Chicken wings - monthly cyclical demand?

This article shows a graph of (raw/unprepared) chicken wing sales over the course of a year, with a big spike around the time of the Super Bowl - the subject of the article.

What’s more striking to me is the graph over the course of the rest of the year - a clear “sawtooth” shape, with sales going up and down on a regular monthly cycle - why is that?

Payday.

I doubt it. I don’t think most people in the US are on the same pay schedule, and in any case the schedule would generally be every two weeks, not monthly. And if it were payday, you would expect a similar pattern in deli sales as in supermarkets.

More likely something to do with the way supermarkets place monthly orders. All or almost all of the peaks are in the second week period in the month.

I thought many salaried people got paid monthly now, with the standard payday being the last day of the month (or the last work day, when the last day falls on a weekend).

I agree that this is more likely than an end-consumer rush on wings, though.

Welfare check.
A lot of things spike at the near the beginning of the month when welfare and SS checks hit bank accounts.

So why doesn’t this affect deli sales in the slightest?

Are there so many people on welfare and SS that it would cause an increase of 25-30% in supermarket sales?

The article mentions that wings are among the most expensive parts of a chicken, so I doubt that the cause is buyers who are using their welfare checks. (Not to mention that there is only a relatively small percentage of the population on welfare.)

Didn’t wings used to be the cheapest part? Guess I need to start working on my buffalo-style chicken neck recipe.

Wings used to be sold along with backs and necks and giblets. The price was chicken feed.

That’s the irony; chicken wings used to be undesirable and therefore cheap, but the popularity of buffalo wings means that they’re among the most expensive parts of the chicken now.

Perhaps it has to do with supply. Maybe butchers get large shipments of wings at the beginning of each month so sales go up, as the stock dwindles over the month sales go down.

That saw-tooth pattern doesn’t make any sense to me.

  • I doubt all supermarkets place chicken wing orders in the same predictable, cyclical manner.
  • Pay schedules are varied and not synchronized.
  • There aren’t enough welfare or SS recipients to make a noticeable difference.

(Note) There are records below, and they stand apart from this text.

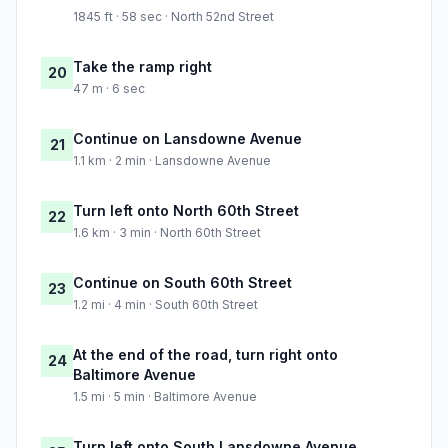
1845 ft · 58 sec · North 52nd Street
Take the ramp right
20
47 m · 6 sec
Continue on Lansdowne Avenue
21
1.1 km · 2 min · Lansdowne Avenue
Turn left onto North 60th Street
22
1.6 km · 3 min · North 60th Street
Continue on South 60th Street
23
1.2 mi · 4 min · South 60th Street
At the end of the road, turn right onto
24
Baltimore Avenue
1.5 mi · 5 min · Baltimore Avenue
Turn left onto South Lansdowne Avenue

Wikipedia says “Chickens will naturally live for 6 or more years, but broiler chickens typically take less than 6 weeks to reach slaughter size.”

Again though, I can’t see all chicken farms being synchronized.

Weird.

The peaks are broad enough to actually cover almost a 2 wk period in many cases. Some of that variability could be accounted for by such a broad peak.

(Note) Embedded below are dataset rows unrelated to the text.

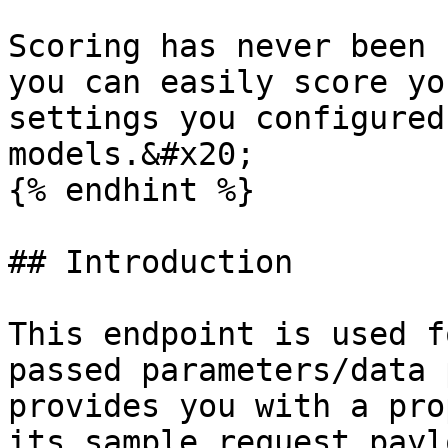
Scoring has never been 
you can easily score yo
settings you configured
models.&#x20;

{% endhint %}

## Introduction

This endpoint is used f
passed parameters/data 
provides you with a pro
its sample request payl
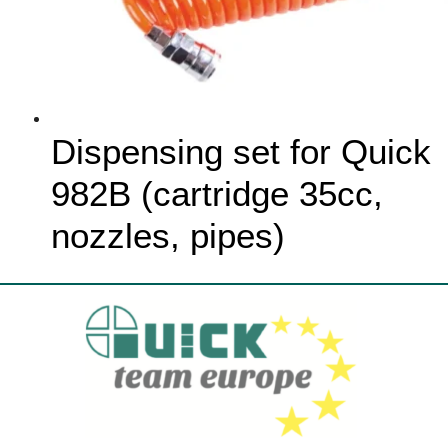
Dispensing set for Quick
982B (cartridge 35cc,
nozzles, pipes)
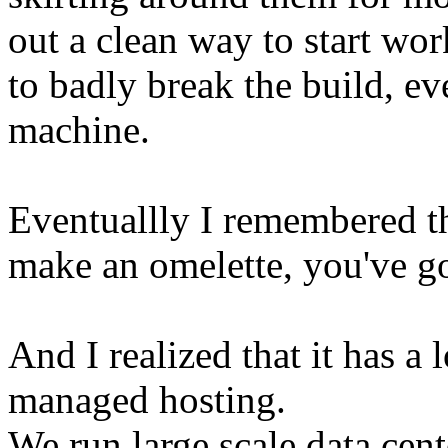
out a clean way to start wor
to badly break the build, 
machine.
Eventuallly I remembered th
make an omelette, you've go
And I realized that it has a 
managed hosting.
We run large scale data cen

Fun fact: the same is true of lobster.

Oysters, too, I think.

Fish, in general.

Dewey Finn:

Raw wings? That doesn’t agree with my experiences.

Perhaps it’s true of prepared wings. They’re a bitch to de-feather, I can tell you that.

I think it just has to do with the frequency of reporting by grocery stores. Some are reporting once a week and one or more of the really large chains is only reporting once a month during that monthly spike.

ETA: If a huge chain like Costco (which sells tons of frozen wings) only reported once a month, it alone could probably account for the spike.

The weird thing about that graph to me, beyond the strange monthly peaks and valleys is that I’d have thought the totals would have gone up during football season- the relatively small number of football games are more of a tv-watching event than baseball, basketball or any other sport with large schedules.

Instead, the graph seems to trail downward in the latter half of the year.

I suspect it’s something like that. You wouldn’t see the same thing with delis because they’re so small.